عنوان مقاله [English]
Introduction Recently, genomic research in livestock is focused on genomic variation and its effect on phenotypic performance in economic traits. Copy number variation (CNV) is one of these variations in genome including insertion, deletion and duplication of 1 kb to 1 Mb segment with more than 90% similarity. CNVs can change gene structure and dosage, can regulate gene expression and function and (1, 4). In mammals, it is important source of variability in genomes and it contains 0.4-25% of whole genome variation. Some researches carried out in livestock have been demonstrated that CNV affecting genes or gene regions are associated with several phenotypic traits. For example, CNV in intron 1 of the SOX5 gene causes the pea-comb phenotype in chicken. CNV affects also the Agouti locus in sheep and goats and contributes to the variability of coat color in these two species. The late feathering locus in this avian species includes a partial duplication of the PRLR and SPEF2 genes and Dominant white locus in pigs includes alleles determined by duplications of the KIT gene (2, 5, 6). In spite of, many researches carried out in human represent association between CNV with both complex genetic diseases and traits; however, far too little attention has been paid to CNV in farm animal. This paper will focused on detecting of CNV in sheep genome.
Materials and method The sheep genomic DNA was extracted from blood of 360 Italian ewes using DNA Purification kit (Promega Corporation, Madison, WI). Markers were genotyped by Illumina ovineSNP50 BeadChip according to instructions. It is containing 54,241 markers that uniformly span the entire ovine genome (Illumina, Inc., USA). After completion of the assay, the BeadChips were scanned with a two-color, confocal Bead Array reader.

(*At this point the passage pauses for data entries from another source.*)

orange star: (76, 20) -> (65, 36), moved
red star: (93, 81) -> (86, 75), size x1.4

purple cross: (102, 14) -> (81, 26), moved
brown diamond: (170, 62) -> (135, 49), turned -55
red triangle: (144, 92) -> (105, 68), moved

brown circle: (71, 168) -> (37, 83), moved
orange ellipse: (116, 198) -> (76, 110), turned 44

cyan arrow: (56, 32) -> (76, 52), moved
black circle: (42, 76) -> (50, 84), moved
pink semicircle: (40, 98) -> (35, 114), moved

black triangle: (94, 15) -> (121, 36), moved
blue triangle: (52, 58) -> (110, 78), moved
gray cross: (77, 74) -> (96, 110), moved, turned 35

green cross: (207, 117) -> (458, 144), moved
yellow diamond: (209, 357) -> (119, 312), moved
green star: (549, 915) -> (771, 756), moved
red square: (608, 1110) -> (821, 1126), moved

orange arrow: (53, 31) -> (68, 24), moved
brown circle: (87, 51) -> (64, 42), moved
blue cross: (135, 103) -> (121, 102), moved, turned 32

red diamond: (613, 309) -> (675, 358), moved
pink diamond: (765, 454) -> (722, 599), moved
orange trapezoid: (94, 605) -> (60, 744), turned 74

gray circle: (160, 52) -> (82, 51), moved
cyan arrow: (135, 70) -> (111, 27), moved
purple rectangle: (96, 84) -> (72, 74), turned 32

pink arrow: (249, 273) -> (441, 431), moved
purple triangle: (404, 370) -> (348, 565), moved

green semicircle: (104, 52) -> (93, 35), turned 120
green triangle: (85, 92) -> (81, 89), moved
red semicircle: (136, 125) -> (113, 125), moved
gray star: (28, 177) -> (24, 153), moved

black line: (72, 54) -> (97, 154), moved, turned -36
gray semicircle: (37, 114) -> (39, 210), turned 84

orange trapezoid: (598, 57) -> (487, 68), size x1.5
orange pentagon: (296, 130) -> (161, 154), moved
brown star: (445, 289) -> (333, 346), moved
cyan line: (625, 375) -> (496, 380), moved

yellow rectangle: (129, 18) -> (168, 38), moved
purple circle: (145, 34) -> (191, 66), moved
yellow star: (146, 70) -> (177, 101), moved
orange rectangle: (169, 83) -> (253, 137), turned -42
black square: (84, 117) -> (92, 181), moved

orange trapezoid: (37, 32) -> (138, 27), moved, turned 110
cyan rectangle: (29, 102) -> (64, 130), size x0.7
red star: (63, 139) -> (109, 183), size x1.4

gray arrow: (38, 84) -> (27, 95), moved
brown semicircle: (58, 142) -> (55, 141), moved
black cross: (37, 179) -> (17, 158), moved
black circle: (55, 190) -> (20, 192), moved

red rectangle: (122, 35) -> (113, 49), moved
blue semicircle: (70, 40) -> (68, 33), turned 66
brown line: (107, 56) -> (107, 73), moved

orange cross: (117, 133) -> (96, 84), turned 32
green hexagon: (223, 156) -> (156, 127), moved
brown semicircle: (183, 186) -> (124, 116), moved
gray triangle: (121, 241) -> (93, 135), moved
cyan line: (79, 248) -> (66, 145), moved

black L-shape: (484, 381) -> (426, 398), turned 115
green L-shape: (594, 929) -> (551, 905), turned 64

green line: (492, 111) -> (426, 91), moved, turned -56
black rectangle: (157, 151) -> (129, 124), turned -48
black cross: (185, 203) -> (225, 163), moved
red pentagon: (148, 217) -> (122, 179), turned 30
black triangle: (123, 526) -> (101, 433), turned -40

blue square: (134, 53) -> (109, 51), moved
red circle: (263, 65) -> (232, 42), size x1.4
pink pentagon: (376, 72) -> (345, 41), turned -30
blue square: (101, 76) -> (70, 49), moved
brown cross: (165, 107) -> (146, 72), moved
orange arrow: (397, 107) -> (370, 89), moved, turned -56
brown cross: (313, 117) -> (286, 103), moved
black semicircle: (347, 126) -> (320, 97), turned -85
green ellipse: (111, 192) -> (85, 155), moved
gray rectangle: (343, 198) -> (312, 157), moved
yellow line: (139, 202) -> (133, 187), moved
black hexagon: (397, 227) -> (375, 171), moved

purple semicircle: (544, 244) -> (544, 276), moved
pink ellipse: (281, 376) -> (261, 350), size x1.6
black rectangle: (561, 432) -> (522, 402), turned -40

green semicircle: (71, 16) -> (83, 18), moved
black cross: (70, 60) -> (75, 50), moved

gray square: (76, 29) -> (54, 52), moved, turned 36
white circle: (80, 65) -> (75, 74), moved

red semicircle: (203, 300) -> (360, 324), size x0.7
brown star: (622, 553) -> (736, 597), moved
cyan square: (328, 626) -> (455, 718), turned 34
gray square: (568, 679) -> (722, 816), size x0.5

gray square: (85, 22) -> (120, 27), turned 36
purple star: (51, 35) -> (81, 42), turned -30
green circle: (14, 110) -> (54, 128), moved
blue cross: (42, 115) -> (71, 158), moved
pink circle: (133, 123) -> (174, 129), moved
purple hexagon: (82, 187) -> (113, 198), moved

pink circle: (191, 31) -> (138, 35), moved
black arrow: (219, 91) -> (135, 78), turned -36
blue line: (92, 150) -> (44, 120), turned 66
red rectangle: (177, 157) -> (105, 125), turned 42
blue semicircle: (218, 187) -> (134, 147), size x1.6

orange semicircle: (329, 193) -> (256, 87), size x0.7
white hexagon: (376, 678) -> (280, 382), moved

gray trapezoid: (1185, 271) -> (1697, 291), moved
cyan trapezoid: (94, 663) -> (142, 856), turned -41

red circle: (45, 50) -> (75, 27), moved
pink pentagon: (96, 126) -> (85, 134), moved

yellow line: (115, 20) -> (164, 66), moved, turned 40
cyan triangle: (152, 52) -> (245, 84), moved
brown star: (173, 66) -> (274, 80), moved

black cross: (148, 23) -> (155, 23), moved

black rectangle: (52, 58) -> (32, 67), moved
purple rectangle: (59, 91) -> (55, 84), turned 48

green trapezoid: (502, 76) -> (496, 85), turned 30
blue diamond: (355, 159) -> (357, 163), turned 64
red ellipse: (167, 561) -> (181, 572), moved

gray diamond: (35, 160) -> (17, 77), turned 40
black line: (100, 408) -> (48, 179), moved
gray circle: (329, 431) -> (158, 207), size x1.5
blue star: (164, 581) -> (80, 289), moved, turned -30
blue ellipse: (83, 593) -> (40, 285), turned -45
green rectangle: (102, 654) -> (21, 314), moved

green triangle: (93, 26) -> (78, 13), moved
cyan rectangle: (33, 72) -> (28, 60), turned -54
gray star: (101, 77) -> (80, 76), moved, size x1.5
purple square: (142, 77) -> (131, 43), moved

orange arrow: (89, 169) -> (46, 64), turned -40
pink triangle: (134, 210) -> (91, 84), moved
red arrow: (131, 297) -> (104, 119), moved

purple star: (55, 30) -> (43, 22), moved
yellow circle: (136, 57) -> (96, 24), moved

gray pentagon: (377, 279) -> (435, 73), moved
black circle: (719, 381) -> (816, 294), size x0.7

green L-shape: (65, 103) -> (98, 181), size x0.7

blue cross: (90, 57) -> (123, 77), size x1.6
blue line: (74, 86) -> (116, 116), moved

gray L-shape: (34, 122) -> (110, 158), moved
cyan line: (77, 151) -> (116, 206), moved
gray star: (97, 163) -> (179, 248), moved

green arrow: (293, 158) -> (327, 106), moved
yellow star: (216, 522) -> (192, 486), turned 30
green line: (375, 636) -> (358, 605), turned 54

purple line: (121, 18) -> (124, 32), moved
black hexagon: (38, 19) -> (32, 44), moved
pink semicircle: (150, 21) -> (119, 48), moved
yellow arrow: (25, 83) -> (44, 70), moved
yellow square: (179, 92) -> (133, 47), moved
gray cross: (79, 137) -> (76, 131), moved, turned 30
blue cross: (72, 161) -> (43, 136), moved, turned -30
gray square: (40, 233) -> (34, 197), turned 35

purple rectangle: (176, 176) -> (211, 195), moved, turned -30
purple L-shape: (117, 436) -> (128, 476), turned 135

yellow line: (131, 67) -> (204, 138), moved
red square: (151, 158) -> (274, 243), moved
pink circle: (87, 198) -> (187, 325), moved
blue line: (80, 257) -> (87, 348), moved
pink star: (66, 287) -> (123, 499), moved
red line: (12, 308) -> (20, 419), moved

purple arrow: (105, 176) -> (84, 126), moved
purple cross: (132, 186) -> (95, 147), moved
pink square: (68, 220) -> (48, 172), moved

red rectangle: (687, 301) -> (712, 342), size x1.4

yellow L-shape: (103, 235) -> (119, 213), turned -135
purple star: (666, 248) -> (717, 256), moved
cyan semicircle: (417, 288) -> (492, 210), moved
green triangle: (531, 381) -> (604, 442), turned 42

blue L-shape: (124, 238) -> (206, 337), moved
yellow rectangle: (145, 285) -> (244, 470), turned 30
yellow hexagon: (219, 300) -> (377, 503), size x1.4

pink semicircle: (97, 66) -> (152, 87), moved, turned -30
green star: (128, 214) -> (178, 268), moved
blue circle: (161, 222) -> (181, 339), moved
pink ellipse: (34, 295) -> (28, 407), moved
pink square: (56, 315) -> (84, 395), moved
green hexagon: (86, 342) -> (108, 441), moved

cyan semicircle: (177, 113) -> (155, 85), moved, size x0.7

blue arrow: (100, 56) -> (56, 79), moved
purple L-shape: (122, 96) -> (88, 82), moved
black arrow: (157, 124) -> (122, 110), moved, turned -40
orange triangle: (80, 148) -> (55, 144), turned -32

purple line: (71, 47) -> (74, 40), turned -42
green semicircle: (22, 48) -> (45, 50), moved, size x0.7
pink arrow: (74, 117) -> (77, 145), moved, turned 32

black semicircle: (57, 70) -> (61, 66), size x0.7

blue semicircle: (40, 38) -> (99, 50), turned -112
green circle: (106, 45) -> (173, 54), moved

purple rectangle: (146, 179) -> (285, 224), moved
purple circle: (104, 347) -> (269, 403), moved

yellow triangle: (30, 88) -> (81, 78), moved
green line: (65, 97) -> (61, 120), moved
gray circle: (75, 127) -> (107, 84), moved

Scanned image intensities were loaded directly into Illumina’s BeadStudio 1.2 software. When normalization was completed, the clustering process was performed to assess cluster position for each marker and to determine individual genotypes. LRR and BAF of sample were reported. The PFB file was calculated based on the BAF of each marker in these populations. The sheep GC model file was generated by calculating the GC content of the1 Mb genomic region surrounding each marker (500 Kb each side). CNVs were inferred using a PennCNV (http: //www.openbioinformatics. org/penncnv/). Penn CNV quality filters were applied after CNV detection. High quality samples with a standard deviation (SD) of LRR < 0.30 and with the default set: BAF drift as 0.01 and waviness factor value between − 0.05 and 0.05, were used respectively. In addition, the program argument: the “lastchr 26” in the “detect” argument were used for specific CNVs. CNVRs were determined by aggregating overlapping CNVs identified in different animals. The UCSC table browser tool was used to identify the gene content located within or partially overlapping with the CNVRs and DAVID Bioinformatics Resources (http://david.abcc.ncif crf.gov) was used for further GO functional analysis, including Gene Ontology.
Results and Discussion After all filtration 184 samples were remained. All CNVs and CNVRs found in one sample were omitted from further analysis. Finally 904 CNVs (599 losses, 111 gains and 194 losses/gains) were detected. The average number of CNVs per sample was 4.91, with an average length and median size of 170 kb and 123.9 kb, respectively. 60% of all CNVs had length between 100 kb to 500 kb. This result was similar to other research (2, and 3). After all CNVs were aggregated for the CNV region (CNVR), 88 CNVRs were identified that 55 event were found just in one sample and were omitted. The average and median size of CNVR were 178.61 kb and 135.25 kb. The profile of CNVRs location on Ovis_aris_3.0 genome were shown distribution of CNVRs was not randomly. The highest percentages covering of CNVRs located on chromosomes 16, 24, 25 and 26 (0.8%, 0.9%, 0.8% and 2%, respectively). It’s similar to result of Liu et al (21). Gene ontology (GO) analysis can provide insight into the functional enrichment of CNVs. For this reason, we ran GO analysis using DAVID http://david.abcc.ncifcrf.gov. Two CNVRs (chr12:481088-180295, chr16: 385305-156698) entirely encompassing MYOG RefSeq gene and Mi103 respectively. The gene content of the 25 CNVR s, we used a BLASTN search for homologous human and cattle sequences using the UCSC table browser tool. There were 110 RefSeq homologous human genes located within or partially overlapping with 16 CNVRs and similarly, there were 40 RefSeq homologous cattle genes located within or partially overlapping with 10 CNVRs.
Conclusion Comparing CNVs and CNVRs identified in sheep genome with CNVRs reported in cattle showed demonstrated low level of similarity, so this genomic variation had great potential detection and using in breeding scheme in sheep industry.